Command | Description |
pop temp n | Remove the item at the top of the stack and push it to temporary register number n. Increases stack pointer. |
pop static n | Takes a value from the static segment at offset and places it on the top of the stack. Increases stack pointer. |
pop local n | Takes a value from the local segment at offset n and places it on the top of the stack. Increases stack pointer. The locals segment starts at the stack frame. |
pop argument n | Takes a value from the argument segment at offset and places it on the top of the stack Increases stack pointer. |
pop this n | Takes a value from the this segment at offset n and places it on the top of the stack. Increases stack pointer. |
pop that n | Takes a value from the that segment at offset n and places it on the top of the stack. Increases stack pointer. |
pop pointer 0 | Take the value from the this segment and place it on the top of the stack. Increases stack pointer. |
pop pointer 1 | Take the value from the that segment and place it on the top of the stack. Increases stack pointer. |
Arithmetic
The arithmetic operations take one or two items off the stack and then computes the result in reverse order.
Command | Description |
neg | Short for negate. Take one item off the stack and flip the sign, pushes the result on the stack. Stack pointer does not change |
add | Take 2 items off the stack and add them, push result on stack. Stack pointer does not change |
sub | Short for subtract. Take item 1 off the stack and then item 2. Subtracts item 2 from item 1. Places result on the top of the stack. Decreases stack pointer. |
eq | Short for equals. Take 2 items off the stack Checks if the values are equal, places the result on the top of the stack. Decreases stack pointer. |
gt | Short for greater than. Take item 1 and item 2 off the stack, checks if 2 is greater than 1 places the result on the top of the stack. Decreases stack pointer. |
lt | Short for less than. Take item 1 and item 2 off the stack, checks if 2 is less than 1 places the result on the top of the stack. Decreases stack pointer. |
and | Take item 1 and item 2 off the stack, performs a bitwise and on item 1 and 2 ,places the result on the top of the stack. Decreases stack pointer. |
or | Take item 1 and item 2 off the stack, performs a bitwise or on item 1 and 2 ,places the result on the top of the stack. Decreases stack pointer. |
not | Take one item off the stack and flip the bits. Places the result on the top of the stack. Stack pointer does not change. |
Some commentary
Yes this blog may have just been a sneaky excuse to post notes but who’s gonna tell on me?
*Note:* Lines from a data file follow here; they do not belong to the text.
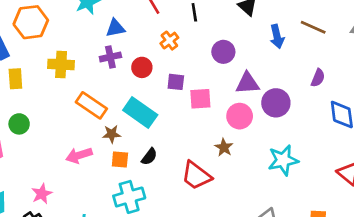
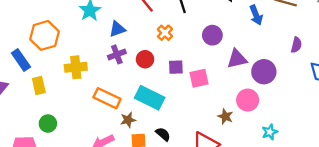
pink circle: (240, 116) -> (248, 100), moved
black semicircle: (149, 157) -> (163, 134), turned -77
cyan star: (283, 160) -> (270, 132), moved, size x0.6

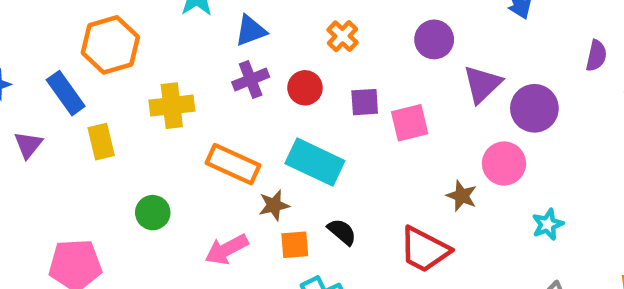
purple triangle: (237, 59) -> (482, 84), turned -30
green circle: (48, 124) -> (153, 213), moved

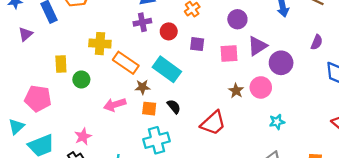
yellow cross: (172, 106) -> (100, 44), moved
pink square: (410, 123) -> (229, 53), moved
yellow rectangle: (101, 142) -> (61, 64), moved
brown star: (462, 196) -> (236, 91), moved
red trapezoid: (424, 250) -> (213, 123), turned -80

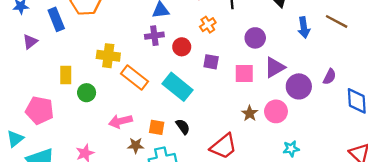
purple semicircle: (317, 42) -> (330, 77), moved
brown star: (142, 87) -> (136, 145), moved

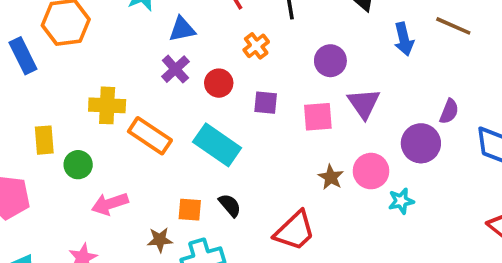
purple cross: (154, 36) -> (175, 69), turned -30
purple triangle: (275, 67) -> (364, 103), turned -30
purple circle: (299, 86) -> (421, 143), moved
pink arrow: (120, 121) -> (110, 204), moved
cyan star: (291, 149) -> (401, 201), moved

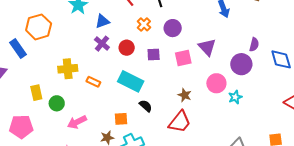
purple circle: (330, 61) -> (173, 28), moved
orange rectangle: (150, 136) -> (93, 82), size x0.6
brown star: (331, 177) -> (185, 95), moved
black semicircle: (230, 205) -> (146, 106), moved

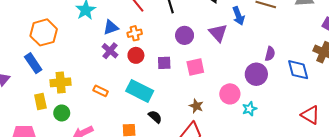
orange cross: (144, 24) -> (135, 33), moved, turned 32
purple triangle: (207, 47) -> (218, 33), moved
blue rectangle: (18, 49) -> (33, 63), moved
yellow cross: (68, 69) -> (61, 82), moved

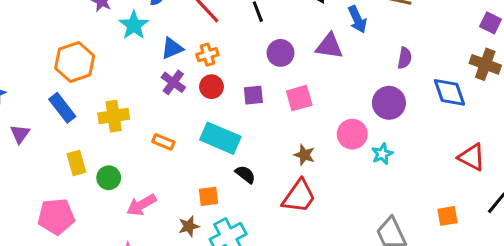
purple triangle: (218, 33) -> (329, 46), turned -36
purple semicircle: (270, 54) -> (405, 58), moved
yellow cross: (61, 82) -> (114, 116), moved

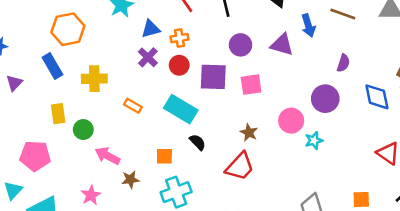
purple square: (253, 95) -> (213, 77), size x1.6
pink arrow: (141, 205) -> (108, 156), turned 50
brown star: (189, 226) -> (130, 180), moved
I find the use of segments in this language quite unusual, it feels like an anachronistic remnant of the 8-bit era. I could most if not all of these virtual segments rolled into a handful that contain the stack pointer, stack base and stack start. Any statics could be put at the stack base and any locals could be relative to the stack base and any arrays or objects could be pushed directly onto the stack. It also would have been nice to have some virtual registers reserved for the VM translator to use – the temporary ones are reserved by the future compiler.
There’s also some overlap too, if I understand correctly, there’s 2 separate commands to update the thi
s and that
pointers.
The implementation of the HACK chipset is also extremely tedious because there is only 2 general purpose registers and no reserved stack area for me to work on, it all has to be done in-situ, it’s definitely possible it’s just harder.
I am interested to see this justified in future, I’m sure there will be plenty more added context as I further climb the software stack. I am looking forward to completing this translator. Please reach out if you find any errors in this document.